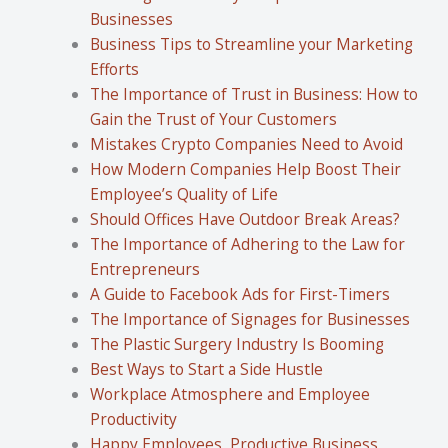
Businesses
Business Tips to Streamline your Marketing
Efforts
The Importance of Trust in Business: How to
Gain the Trust of Your Customers
Mistakes Crypto Companies Need to Avoid
How Modern Companies Help Boost Their
Employee’s Quality of Life
Should Offices Have Outdoor Break Areas?
The Importance of Adhering to the Law for
Entrepreneurs
A Guide to Facebook Ads for First-Timers
The Importance of Signages for Businesses
The Plastic Surgery Industry Is Booming
Best Ways to Start a Side Hustle
Workplace Atmosphere and Employee
Productivity
Happy Employees, Productive Business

-=-=-=-=-

Each line that holds the string "Importance" is to be copied from the entries above.

The Importance of Trust in Business: How to
The Importance of Adhering to the Law for
The Importance of Signages for Businesses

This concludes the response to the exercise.